A: First, let us review the problems with traditional passwords.
- The overwhelming majority (perhaps up to 90%) of users use the same password(s) for everything. Although this is great for remembering your passwords (you only have one or two passwords you have to remember), it is terrible for security. In the event one of your sites becomes compromised and your credentials stolen, all the criminal need do is launch a script that will try the same credentials on thousands of other sites. Within a few minutes all of your data – and often savings and credit cards – are owned by someone else.
- For the minority of users that actually do use a variety of passwords, they will almost always use weak passwords which can be cracked in just a few minutes. Although “weak password” definition will vary among system admins, as a broad generality any password with fewer than 15 characters is weak.
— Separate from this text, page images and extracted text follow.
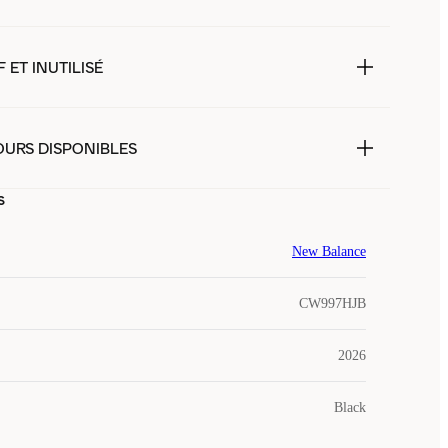
 ET INUTILISÉ
OURS DISPONIBLES
s
New Balance
CW997HJB
2026
Black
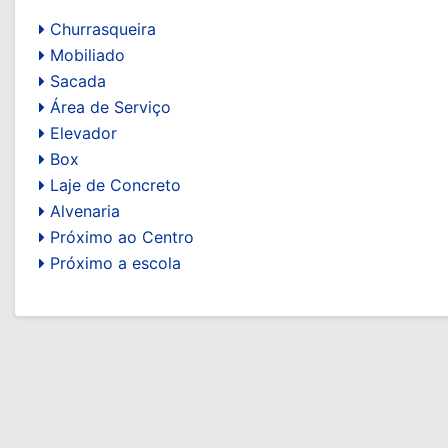
Churrasqueira
Mobiliado
Sacada
Área de Serviço
Elevador
Box
Laje de Concreto
Alvenaria
Próximo ao Centro
Próximo a escola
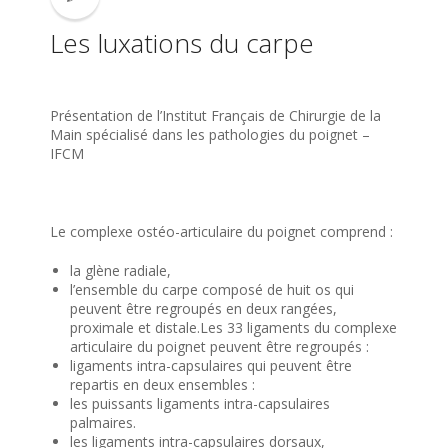
Les luxations du carpe
Présentation de l’Institut Français de Chirurgie de la
Main spécialisé dans les pathologies du poignet –
IFCM
Le complexe ostéo-articulaire du poignet comprend :
la glène radiale,
l’ensemble du carpe composé de huit os qui
peuvent être regroupés en deux rangées,
proximale et distale.Les 33 ligaments du complexe
articulaire du poignet peuvent être regroupés :
ligaments intra-capsulaires qui peuvent être
repartis en deux ensembles :
les puissants ligaments intra-capsulaires
palmaires.
les ligaments intra-capsulaires dorsaux,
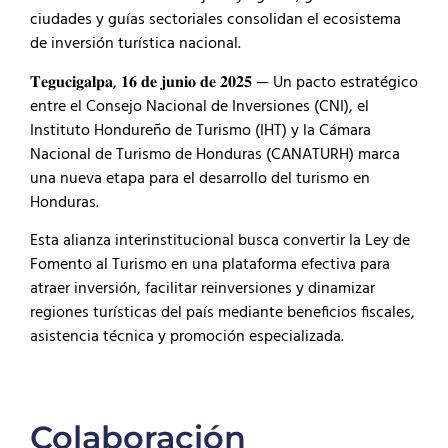
ciudades y guías sectoriales consolidan el ecosistema
de inversión turística nacional.
𝐓𝐞𝐠𝐮𝐜𝐢𝐠𝐚𝐥𝐩𝐚, 𝟏𝟔 𝐝𝐞 𝐣𝐮𝐧𝐢𝐨 𝐝𝐞 𝟐𝟎𝟐𝟓 — Un pacto estratégico
entre el Consejo Nacional de Inversiones (CNI), el
Instituto Hondureño de Turismo (IHT) y la Cámara
Nacional de Turismo de Honduras (CANATURH) marca
una nueva etapa para el desarrollo del turismo en
Honduras.
Esta alianza interinstitucional busca convertir la Ley de
Fomento al Turismo en una plataforma efectiva para
atraer inversión, facilitar reinversiones y dinamizar
regiones turísticas del país mediante beneficios fiscales,
asistencia técnica y promoción especializada.
Colaboración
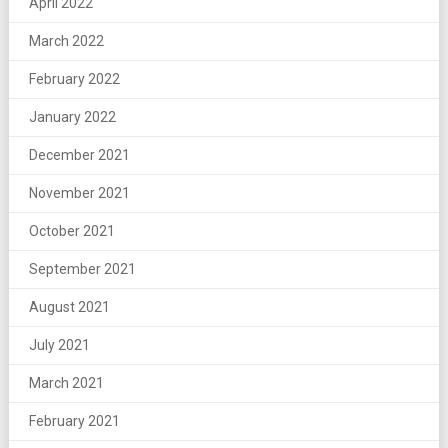
April 2022
March 2022
February 2022
January 2022
December 2021
November 2021
October 2021
September 2021
August 2021
July 2021
March 2021
February 2021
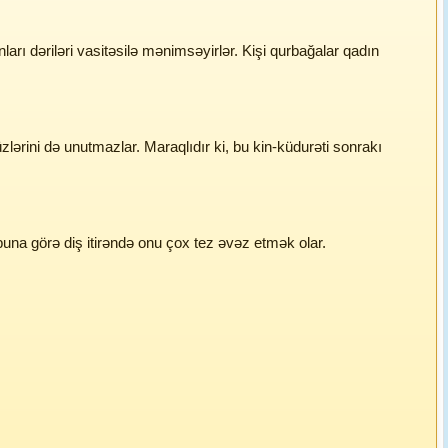
nları dəriləri vasitəsilə mənimsəyirlər. Kişi qurbağalar qadın
zlərini də unutmazlar. Maraqlıdır ki, bu kin-küdurəti sonrakı
 buna görə diş itirəndə onu çox tez əvəz etmək olar.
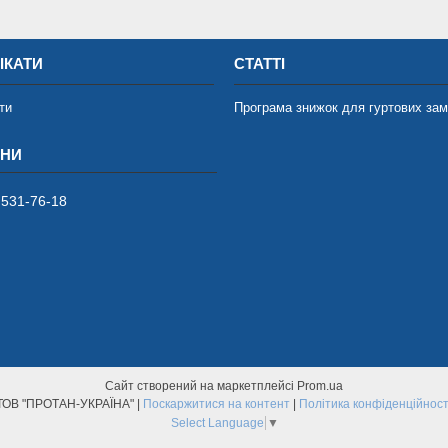
ІКАТИ
СТАТТІ
ти
Програма знижок для гуртових за
 531-76-18
Сайт створений на маркетплейсі
Prom.ua
ТОВ "ПРОТАН-УКРАЇНА" |
Поскаржитися на контент
|
Політика конфіденційност
Select Language
▼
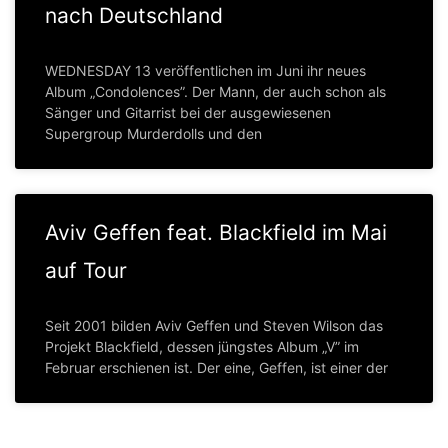
nach Deutschland
WEDNESDAY 13 veröffentlichen im Juni ihr neues
Album „Condolences”. Der Mann, der auch schon als
Sänger und Gitarrist bei der ausgewiesenen
Supergroup Murderdolls und den
Aviv Geffen feat. Blackfield im Mai
auf Tour
Seit 2001 bilden Aviv Geffen und Steven Wilson das
Projekt Blackfield, dessen jüngstes Album „V” im
Februar erschienen ist. Der eine, Geffen, ist einer der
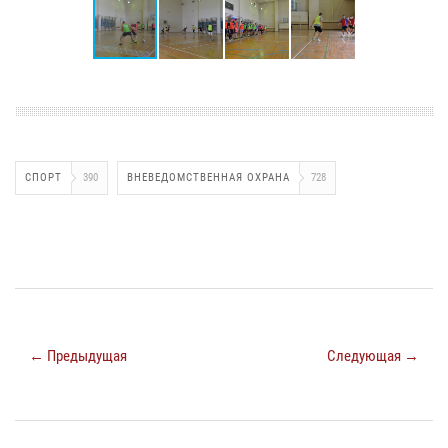
СПОРТ
390
ВНЕВЕДОМСТВЕННАЯ ОХРАНА
728
← Предыдущая
Следующая →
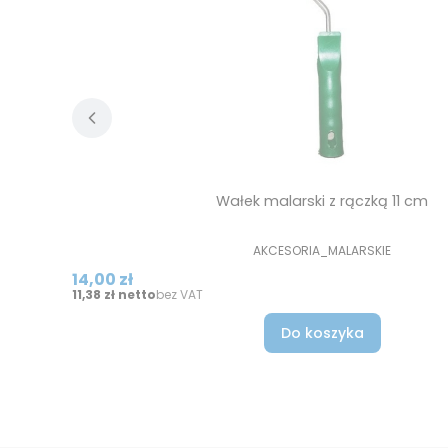
Wałek malarski z rączką 11 cm
PRODUCENT
AKCESORIA_MALARSKIE
Cena
14,00 zł
Cena
11,38 zł
bez VAT
Do koszyka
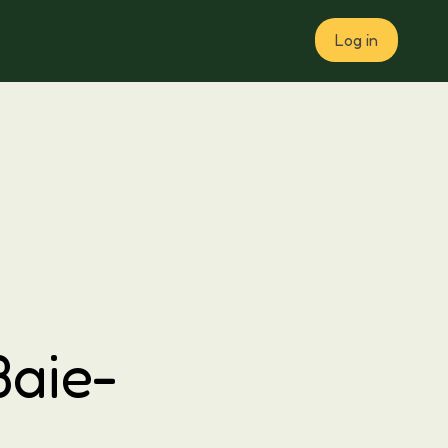
Log in
Plan
Baie-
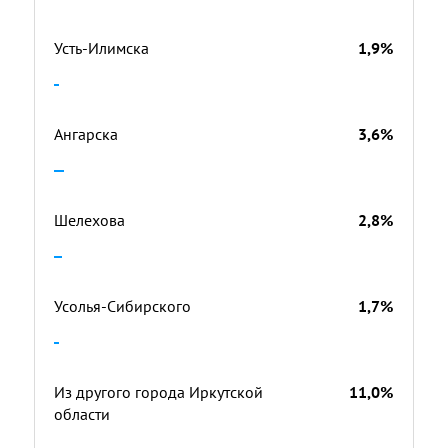
Усть-Илимска
1,9%
Ангарска
3,6%
Шелехова
2,8%
Усолья-Сибирского
1,7%
Из другого города Иркутской
11,0%
области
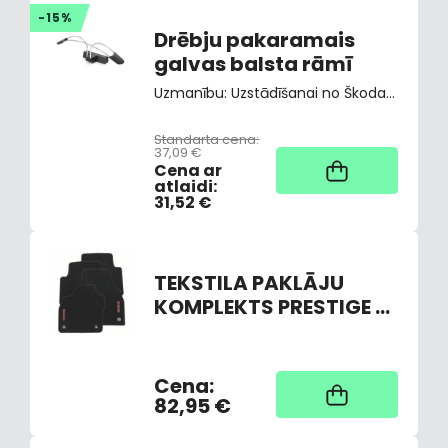
-15%
Drēbju pakaramais
galvas balsta rāmī
Uzmanību: Uzstādīšanai no Škoda oriģinālo aksesuāru klāsta ir nepieciešamas turētājs – adapteris 3V0061128, 655061128 vai 5E3061128 atkarībā no transportlīdzekļa modeļa un aprīkojuma.
Standarta cena:
37,09 €
Noliktavā
Cena ar
atlaidi:
31,52 €
TEKSTILA PAKLĀJU
KOMPLEKTS PRESTIGE -
SCALA
Cena:
Nav noliktavā,
piegāde 3-7 dienas
82,95 €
- Most users do not use a password manager, making for very insecure storage of passwords. This forces them to write their passwords down. As I’ve been in the industry for over 30 years, I’ve seen it all – including passwords taped to the bottom of keyboards, the password to the server posted above the receptionist station, and even a 3-ring binder with 72 point type on the cover saying “Office Passwords” left out in the open in the waiting room.
So, back to the question of what is more secure than traditional passwords?
- Strong passwords, unique to every site and service, stored as encrypted within a password manager. I’m very fond of Bitwarden and use it as my own password manager. Bitwarden encrypts each password on the device, with an option to synchronize the encrypted database with your other devices. It also serves as a One Time Use Password generator (authenticator). More on that next.
- Use One Time Use Passwords along with your strong password. Most people know these as authenticator codes. When you enter your credentials to a site, you will be prompted for an authenticator code. These are random numeric codes generated every 30 seconds by an authenticator application. Although all sites don’t yet make use of these, all of the major ones do.
- FIDO key. A FIDO key is a device that looks like a thumb drive that you carry on your person. To access a site you must first attach (via USB or Bluetooth) the key to your device. It will provide strong credentials. FIDO keys work great, but haven’t taken the industry by storm and few users are willing to deal with one more piece of equipment they have to carry.
- Biometrics. You’ve used these. Fingerprint scanners, retina scanners, facial scanners, voice recognition scanners. I even watched a presentation to the military for the implementation of a body odor scanner! And while these work great to provide credentials to access your device, they haven’t been integrated for use with many websites to date.
So, what’s a conscious technology user to do? My recommendation is to stick with strong passwords, using a different one for every site and service. Use your credentials along with a quality password manager and one-time-use-passwords.